Sanditon is Austen's usual - if a little darker - confection of hearts broken and pomposity skewered. Of dangerous men and young women who would like to hope for something more out of life than a decent match.
But it's also about property speculation - one character is staking his family's fortune on building Sanditon into a select seaside resort - and the craze for the health reviving salt sea and air.
This isn't a review. The novel stops abruptly at Chapter 12, and there's a definite first draft feel to it. I am not sure if Jane Austen would have liked her work to go out into the world unfinished.
But what recommends it to me, apart from Jane Austen's first mixed race character heiress Miss Lambe from Antigua a 'half mulatto', is the setting.
It's set in a fictional seaside village on the south coast 'between Hastings and Eastbourne', and since Bexhill is a late nineteenth century town, that rather pointed me towards St Leonards on Sea, the lovelier, grander, sister to my current hometown, Hastings.
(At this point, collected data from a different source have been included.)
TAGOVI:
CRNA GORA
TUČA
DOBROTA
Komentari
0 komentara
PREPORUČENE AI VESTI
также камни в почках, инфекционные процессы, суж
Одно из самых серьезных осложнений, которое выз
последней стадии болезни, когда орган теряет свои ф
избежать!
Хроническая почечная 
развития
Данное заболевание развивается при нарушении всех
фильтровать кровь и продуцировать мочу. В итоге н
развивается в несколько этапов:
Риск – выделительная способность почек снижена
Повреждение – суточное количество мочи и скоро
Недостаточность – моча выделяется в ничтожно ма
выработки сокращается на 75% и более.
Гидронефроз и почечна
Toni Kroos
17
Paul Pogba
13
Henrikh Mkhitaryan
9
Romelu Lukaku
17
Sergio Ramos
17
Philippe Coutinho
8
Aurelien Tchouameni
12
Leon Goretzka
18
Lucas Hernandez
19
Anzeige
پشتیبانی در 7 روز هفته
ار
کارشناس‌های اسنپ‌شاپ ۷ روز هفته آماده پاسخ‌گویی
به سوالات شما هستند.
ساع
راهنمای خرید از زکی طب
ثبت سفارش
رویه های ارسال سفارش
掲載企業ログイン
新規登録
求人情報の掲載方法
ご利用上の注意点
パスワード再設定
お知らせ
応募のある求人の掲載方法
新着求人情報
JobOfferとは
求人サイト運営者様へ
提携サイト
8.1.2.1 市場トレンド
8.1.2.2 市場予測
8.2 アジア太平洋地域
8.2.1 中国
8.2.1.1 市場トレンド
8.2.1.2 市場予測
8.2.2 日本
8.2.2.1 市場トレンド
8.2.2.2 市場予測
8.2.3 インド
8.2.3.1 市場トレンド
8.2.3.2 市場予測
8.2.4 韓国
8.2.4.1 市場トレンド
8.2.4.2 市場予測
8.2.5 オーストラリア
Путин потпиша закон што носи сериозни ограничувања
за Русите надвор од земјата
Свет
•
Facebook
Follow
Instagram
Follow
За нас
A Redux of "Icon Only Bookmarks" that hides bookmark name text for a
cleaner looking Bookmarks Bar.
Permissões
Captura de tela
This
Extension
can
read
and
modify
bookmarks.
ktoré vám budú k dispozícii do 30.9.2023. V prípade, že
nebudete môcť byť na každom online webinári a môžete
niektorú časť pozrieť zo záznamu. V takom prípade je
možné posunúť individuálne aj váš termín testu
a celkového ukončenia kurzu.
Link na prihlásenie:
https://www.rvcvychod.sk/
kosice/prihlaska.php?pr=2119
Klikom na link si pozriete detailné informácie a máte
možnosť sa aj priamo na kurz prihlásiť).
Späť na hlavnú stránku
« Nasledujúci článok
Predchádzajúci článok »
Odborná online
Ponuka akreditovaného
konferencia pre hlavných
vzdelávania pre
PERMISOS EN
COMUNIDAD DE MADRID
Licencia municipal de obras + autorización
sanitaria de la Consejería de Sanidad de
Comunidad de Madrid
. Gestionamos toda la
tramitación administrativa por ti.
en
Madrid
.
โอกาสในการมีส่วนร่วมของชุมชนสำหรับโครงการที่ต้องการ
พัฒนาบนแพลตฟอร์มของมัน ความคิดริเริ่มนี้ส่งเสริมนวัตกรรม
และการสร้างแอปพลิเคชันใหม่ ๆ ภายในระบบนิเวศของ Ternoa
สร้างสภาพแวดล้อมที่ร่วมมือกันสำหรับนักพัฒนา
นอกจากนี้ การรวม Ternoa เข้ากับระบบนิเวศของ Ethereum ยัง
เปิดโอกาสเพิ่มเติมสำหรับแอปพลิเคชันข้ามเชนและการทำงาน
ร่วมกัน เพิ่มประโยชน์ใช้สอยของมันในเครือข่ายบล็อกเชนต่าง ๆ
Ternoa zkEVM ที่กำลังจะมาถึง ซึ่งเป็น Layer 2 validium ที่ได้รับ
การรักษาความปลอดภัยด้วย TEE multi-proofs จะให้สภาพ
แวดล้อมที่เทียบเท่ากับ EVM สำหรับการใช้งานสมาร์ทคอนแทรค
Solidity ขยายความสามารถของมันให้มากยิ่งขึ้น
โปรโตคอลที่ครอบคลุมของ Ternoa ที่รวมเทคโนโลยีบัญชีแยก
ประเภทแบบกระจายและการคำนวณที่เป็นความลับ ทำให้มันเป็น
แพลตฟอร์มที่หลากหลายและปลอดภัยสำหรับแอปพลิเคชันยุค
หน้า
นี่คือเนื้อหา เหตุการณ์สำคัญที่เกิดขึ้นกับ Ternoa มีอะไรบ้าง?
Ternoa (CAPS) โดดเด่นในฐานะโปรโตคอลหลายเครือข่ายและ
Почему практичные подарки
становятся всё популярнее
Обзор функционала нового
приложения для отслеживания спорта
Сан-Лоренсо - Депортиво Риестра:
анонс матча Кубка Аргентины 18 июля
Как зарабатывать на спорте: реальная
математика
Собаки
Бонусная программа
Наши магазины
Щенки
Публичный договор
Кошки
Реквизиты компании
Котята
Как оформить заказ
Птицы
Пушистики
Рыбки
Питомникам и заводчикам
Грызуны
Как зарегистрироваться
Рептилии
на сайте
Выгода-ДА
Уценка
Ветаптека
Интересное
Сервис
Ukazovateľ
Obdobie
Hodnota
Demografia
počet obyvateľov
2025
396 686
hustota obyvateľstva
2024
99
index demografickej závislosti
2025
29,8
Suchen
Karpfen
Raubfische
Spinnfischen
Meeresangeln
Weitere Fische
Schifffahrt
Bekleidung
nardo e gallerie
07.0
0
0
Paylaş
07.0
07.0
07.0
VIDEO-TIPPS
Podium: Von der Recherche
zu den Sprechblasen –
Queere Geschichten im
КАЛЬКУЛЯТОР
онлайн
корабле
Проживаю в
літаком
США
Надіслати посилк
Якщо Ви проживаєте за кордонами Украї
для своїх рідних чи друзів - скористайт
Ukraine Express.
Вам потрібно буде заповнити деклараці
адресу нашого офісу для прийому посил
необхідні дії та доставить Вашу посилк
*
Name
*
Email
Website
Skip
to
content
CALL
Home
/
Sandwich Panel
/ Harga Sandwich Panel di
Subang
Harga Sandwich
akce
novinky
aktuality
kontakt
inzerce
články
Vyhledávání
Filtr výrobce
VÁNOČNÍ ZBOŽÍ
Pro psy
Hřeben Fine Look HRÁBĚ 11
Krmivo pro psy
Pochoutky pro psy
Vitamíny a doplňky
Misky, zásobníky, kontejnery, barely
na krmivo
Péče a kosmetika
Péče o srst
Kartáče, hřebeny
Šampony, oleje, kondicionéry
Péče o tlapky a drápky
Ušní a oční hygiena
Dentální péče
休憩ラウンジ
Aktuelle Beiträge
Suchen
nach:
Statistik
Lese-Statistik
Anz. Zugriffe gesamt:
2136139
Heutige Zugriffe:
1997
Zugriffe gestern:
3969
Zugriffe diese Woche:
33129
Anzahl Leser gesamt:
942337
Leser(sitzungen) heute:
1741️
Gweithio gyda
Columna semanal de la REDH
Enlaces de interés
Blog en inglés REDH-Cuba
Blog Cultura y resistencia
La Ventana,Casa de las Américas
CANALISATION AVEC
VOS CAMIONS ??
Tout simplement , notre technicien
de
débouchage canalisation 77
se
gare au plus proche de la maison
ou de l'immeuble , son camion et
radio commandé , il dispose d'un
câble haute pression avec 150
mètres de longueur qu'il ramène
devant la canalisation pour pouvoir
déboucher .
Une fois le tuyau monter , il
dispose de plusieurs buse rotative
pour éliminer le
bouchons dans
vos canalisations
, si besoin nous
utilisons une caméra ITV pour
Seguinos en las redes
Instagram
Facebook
St Leonards on Sea, the original terraces, hotel and assembly rooms. |
One Cornwall Terrace London by Decimus Burton (age 20!) |
Carlton Terrace London - Decimus Burton and John Nash 1827-33 |
A house on West Ascent, part of the original Burton St Leonards 1828-33. |
I googled and found 'Jane Austen's Worthing: The Real Sanditon' by Antony Edmonds, I haven't read it yet, and anyway Sanditon was a complete new town, a blank canvas so it couldn't be Worthing. But of course the one glaring flaw in my thesis is that work did not begin on St Leonards until 1826 almost ten years after Jane Austen's death. But it's not inconceivable that the plans were widely known is it? Of course it doesn't matter a jot. But it does help, walking about the streets today, thinking about the sort of things the town has seen. And there's an awful lot of James and Decimus Burton's original town that remains.
Truth is always very very slippery. I think this is mine.
My latest book The Curious Tale of The Lady Caraboo is set in 1819
3 comments:
Such elegant architecture!
The inclusion of the mulatto heiress is fascinating, by comparison with the mulatto young woman Miss Schwartz in Vanity Fair, who's described in the most racist terms, totally absent in Sanditon. Such a shame she never lived to complete it! Fascinating to speculate where the town might actually have been!
Yes, I was reminded of "honest Miss Swartz", who is not quite the grotesque John Sutherland makes out: http://blog.oup.com/2011/07/thackeray/ She is warm-hearted and loves Amelia, and anyone Thackeray calls "honest" is a good egg. But that account of the racism in his later books - guilty as charged! Wish Austen had finished Sanditon.